Fermentation is an anaerobic process, meaning it doesn’t require oxygen, so like the process in our intestines, it can happen in a sealed container. The process produces energy in the form of adenosine triphosphate (ATP), which is the primary source of chemical energy that powers our metabolism.

The researchers say it’s possible that culturally transmitted ways of processing or storing food may have encouraged this function to be externalized.

Extrinsically fermented foods are easier to digest and contain more nutrients than their raw equivalents. And because there is less work for the colon if the food is already fermented, the organ’s size can decrease over time, while potentially leaving energy available for brain growth.

The brain sizes of our ancestors, australopithswere similar to those of chimpanzees (Pan troglodytes) and bonobos (Pan paniscus). The brain expansion of the human lineage is accelerating with Homooccurrence and continuation Wise man and Homo neanderthalensis.

How did our ancestors, with brains the size of chimpanzees, manage to harness the power of external fermentation?

Bryant and her team suggest that hominids with lower cognitive abilities and smaller brains may have adapted to fermentation much earlier than suggested alternative explanations for this redirection of energy from the gut to the brain, such as hunting animals and cooking on fire.

comparison of expected versus actual organ sizes
Approximate mass proportions of major organs in a 65 kg typical modern Western man. Left: the expected ratios if humans were like the other great apes. Right: actual ratios. (Bryant et al., Biology of Communications2023)

Fermentation has many benefits associated with cooked foods, such as softer textures, increased calorie content, improved nutrient absorption, and protection against harmful microorganisms.

It only needs simple storage locations, such as a cavity, cave or even a hole in the ground, and is essentially a low-level, stress-free ticket to nutritional goodness. As the researchers point out, “it can be encountered rather than requiring planning and tooling.

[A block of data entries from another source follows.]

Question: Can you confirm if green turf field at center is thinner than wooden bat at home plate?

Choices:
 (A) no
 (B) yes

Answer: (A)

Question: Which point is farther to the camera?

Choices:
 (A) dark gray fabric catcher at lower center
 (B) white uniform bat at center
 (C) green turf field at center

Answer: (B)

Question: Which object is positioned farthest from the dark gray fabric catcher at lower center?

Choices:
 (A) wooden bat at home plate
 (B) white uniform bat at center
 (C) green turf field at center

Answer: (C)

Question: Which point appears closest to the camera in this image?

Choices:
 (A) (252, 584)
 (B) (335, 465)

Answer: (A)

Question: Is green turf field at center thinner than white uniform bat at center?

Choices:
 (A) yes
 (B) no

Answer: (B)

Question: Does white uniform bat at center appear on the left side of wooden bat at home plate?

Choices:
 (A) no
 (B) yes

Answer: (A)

“Hunting, scavenging by large carnivores, and the use of fire carry their risks;” Bryant and colleagues write, “perhaps the risks of fermentation were more predictable and thus more reliably mitigated by individual and cultural learning.”

In addition to increasing the bioavailability of nutrients, external fermentation can also make poisonous foods edible, for example by removing cyanide from the common staple food cassava (Manihot esculenta).

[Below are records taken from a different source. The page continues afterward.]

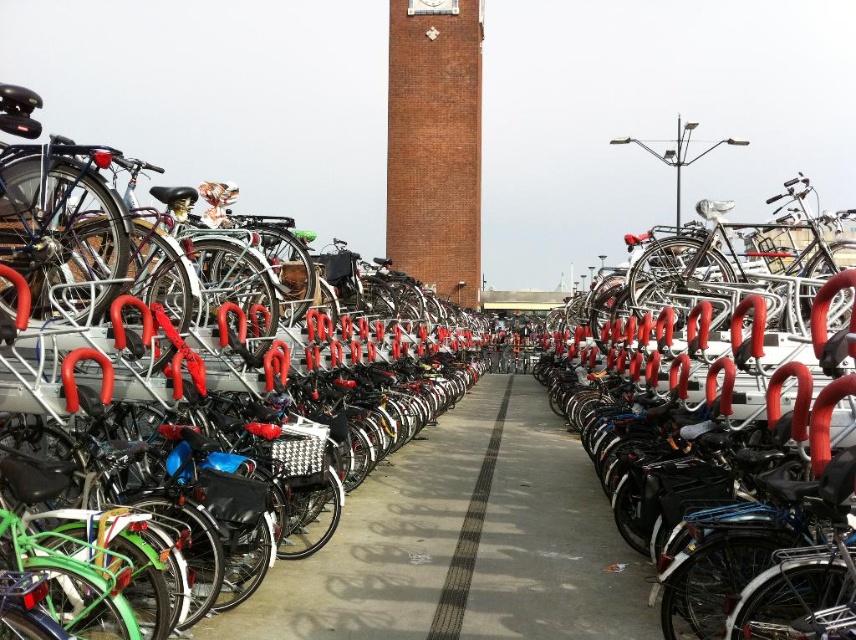 Which of these two, brick clock tower at center or black rubber line at center, stands taller?

brick clock tower at center is taller.

Is brick clock tower at center behind black rubber line at center?

That is True.

I want to click on brick clock tower at center, so click(434, 144).

Image resolution: width=856 pixels, height=640 pixels. In order to click on brick clock tower at center in this screenshot , I will do `click(434, 144)`.

Who is lower down, shiny black bicycle at right or brick clock tower at center?

shiny black bicycle at right is lower down.

Which of these two, shiny black bicycle at right or brick clock tower at center, stands shorter?

With less height is shiny black bicycle at right.

Who is more forward, (x=597, y=390) or (x=432, y=248)?

Point (x=597, y=390)

The image size is (856, 640). What are the coordinates of `shiny black bicycle at right` in the screenshot? It's located at (727, 435).

Consider the image. How distant is shiny black bicycle at right from black rubber line at center?

shiny black bicycle at right and black rubber line at center are 13.36 meters apart from each other.

This screenshot has height=640, width=856. I want to click on shiny black bicycle at right, so click(727, 435).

“Forethought and mechanistic understanding are no requirements for the initial occurrence of external fermentation,” the researchers wrote. “Our early ancestors may have simply brought food back to a common location, left it there, and periodically ate a little and added more.”

Microbes from previous food items may have inoculated new food items leading to fermentation. As brains increased, humans may have developed a better understanding of fermentation.

The team emphasizes the need for empirical studies to support or refute their hypothesis, such as microbiological studies, comparative analyses, and genetic and genomic studies.

“The transfer of gut fermentation to external cultural practice may have been an important innovation in hominins,” the authors conclude, “that set the metabolic conditions necessary for selection for brain expansion to take hold.”

The study was published in Biology of Communications.